Türk Medline
ADR Yönetimi
ADR Yönetimi

EVALUATION OF SURGICAL RECOMMENDATION ALGORITHMS IN HALLUX VALGUS CASES USING CHATGPT MODELS: AN ARTIFICIAL INTELLIGENCE APPROACH BASED ON 50 SIMULATED SCENARIOS

Ömer Levent KARADAMAR, Ali AYDİLEK

Acta Orthopaedica et Traumatologica Turcica - 2026;60(2):1-8

Department of Orthopedics and Traumatology, Döşemealtı State Hospital, Antalya, Türkiye

 

Objective: The integration of large language models (LLMs) into orthopedic surgical decision-making represents a growing area of research. This study aimed to compare the surgical recommendation capabilities of ChatGPT-4.0, ChatGPT-4o, and ChatGPT-5 models in simulated cases of hallux valgus deformity. Methods: A total of 50 simulated cases were constructed using fundamental clinical data related to hallux valgus pathology and were individually submitted to 3 models.

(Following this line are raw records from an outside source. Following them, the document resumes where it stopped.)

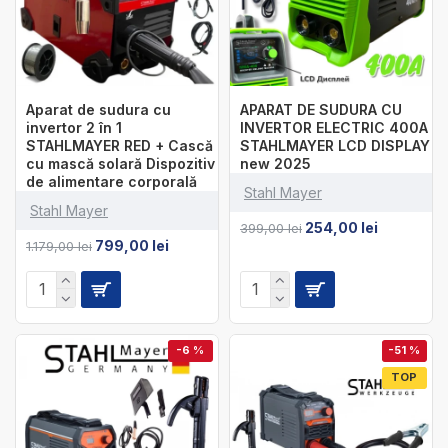
Aparat de sudura cu
APARAT DE SUDURA CU
invertor 2 în 1
INVERTOR ELECTRIC 400A
STAHLMAYER RED + Cască
STAHLMAYER LCD DISPLAY
cu mască solară Dispozitiv
new 2025
de alimentare corporală
Stahl Mayer
Stahl Mayer
254,00 lei
399,00 lei
799,00 lei
1.179,00 lei
-6 %
-51 %
TOP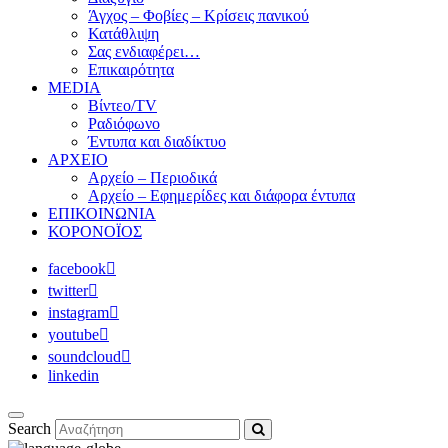
Άγχος – Φοβίες – Κρίσεις πανικού
Κατάθλιψη
Σας ενδιαφέρει…
Επικαιρότητα
MEDIA
Βίντεο/TV
Ραδιόφωνο
Έντυπα και διαδίκτυο
ΑΡΧΕΙΟ
Αρχείο – Περιοδικά
Αρχείο – Εφημερίδες και διάφορα έντυπα
ΕΠΙΚΟΙΝΩΝΙΑ
ΚΟΡΟΝΟΪΟΣ
facebook
twitter
instagram
youtube
soundcloud
linkedin
Search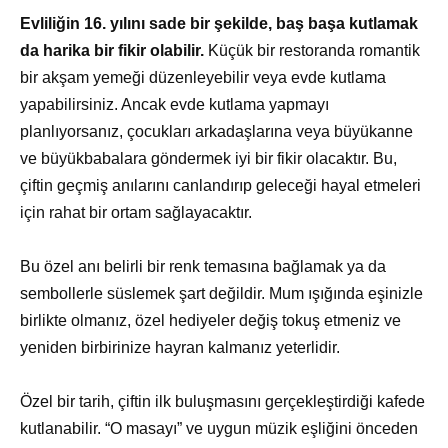
Evliliğin 16. yılını sade bir şekilde, baş başa kutlamak
da harika bir fikir olabilir.
Küçük bir restoranda romantik
bir akşam yemeği düzenleyebilir veya evde kutlama
yapabilirsiniz. Ancak evde kutlama yapmayı
planlıyorsanız, çocukları arkadaşlarına veya büyükanne
ve büyükbabalara göndermek iyi bir fikir olacaktır. Bu,
çiftin geçmiş anılarını canlandırıp geleceği hayal etmeleri
için rahat bir ortam sağlayacaktır.
Bu özel anı belirli bir renk temasına bağlamak ya da
sembollerle süslemek şart değildir. Mum ışığında eşinizle
birlikte olmanız, özel hediyeler değiş tokuş etmeniz ve
yeniden birbirinize hayran kalmanız yeterlidir.
Özel bir tarih, çiftin ilk buluşmasını gerçekleştirdiği kafede
kutlanabilir. “O masayı” ve uygun müzik eşliğini önceden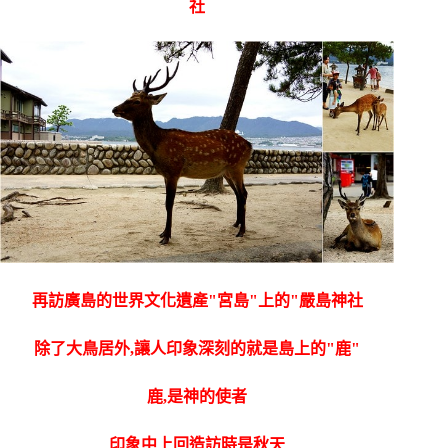
社
再訪廣島的世界文化遺產"宮島"上的"嚴島神社
除了大鳥居外,讓人印象深刻的就是島上的"鹿"
鹿,是神的使者
印象中上回造訪時是秋天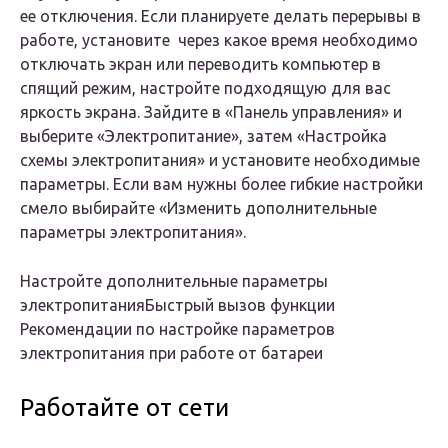
ее отключения. Если планируете делать перерывы в
работе, установите через какое время необходимо
отключать экран или переводить компьютер в
спящий режим, настройте подходящую для вас
яркость экрана. Зайдите в «Панель управления» и
выберите «Электропитание», затем «Настройка
схемы электропитания» и установите необходимые
параметры. Если вам нужны более гибкие настройки
смело выбирайте «Изменить дополнительные
параметры электропитания».
Настройте дополнительные параметры
электропитания
Быстрый вызов функции
Рекомендации по настройке параметров
электропитания при работе от батареи
Работайте от сети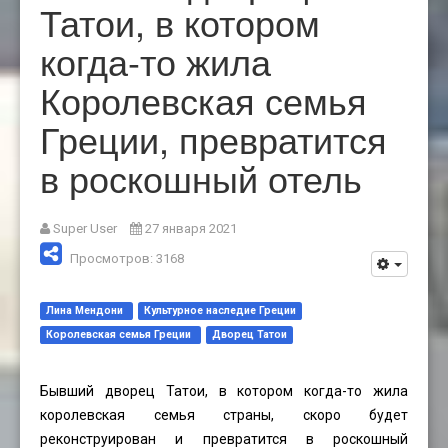
Татои, в котором
когда-то жила
Королевская семья
Греции, превратится
в роскошный отель
Super User
27 января 2021
Просмотров: 3168
Лина Мендони
Культурное наследие Греции
Королевская семья Греции
Дворец Татои
Бывший дворец Татои, в котором когда-то жила
королевская семья страны, скоро будет
реконструирован и превратится в роскошный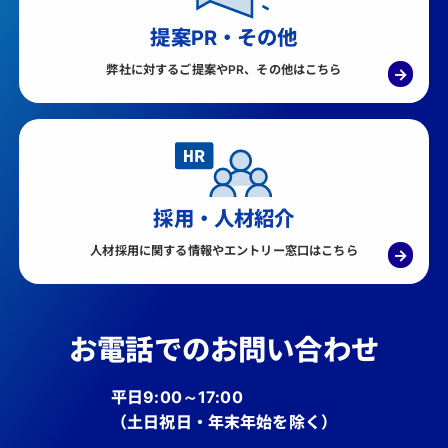
提案PR・その他
弊社に対するご提案やPR、その他はこちら
→
採用・人材紹介
人材採用に関する情報やエントリー窓口はこちら
→
お電話でのお問い合わせ
平日9:00～17:00
（土日祝日・年末年始を除く）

For each case, a surgical recommendation and a brief rationale were obtained. The responses were compared based on content alignment, adequacy of justification, and consistency with established surgical algorithms. Additionally, textual outputs were evaluated using DISCERN and multiple readability indices. Results: All 3 models demonstrated overall algorithmic consistency. However, the ChatGPT-5 model provided the most context-aware and clinically consistent recommendations, followed by ChatGPT-4o and ChatGPT-4.0. Concordance rates with surgical algorithms were 70% for ChatGPT-4.0, 82% for ChatGPT-4o, and 90% for ChatGPT-5. DISCERN scores were 51, 56, and 62, respectively. ChatGPT-5 also achieved superior performance across readability metrics, including Flesch Reading Ease Score, Simple Measure of Gobbledygook, and Gunning-Fog Index, indicating improved textual clarity and reduced complexity. Conclusion: The ChatGPT-5 model demonstrated the highest contextual accuracy, consistency, and readability in surgical decision support for hallux valgus surgery, highlighting the progressive improvements of newer LLMs. Nonetheless, ChatGPT-4.0 and ChatGPT-4o also exhibited compatibility with surgical algorithms, indicating potential utility in generating patient education and informational content.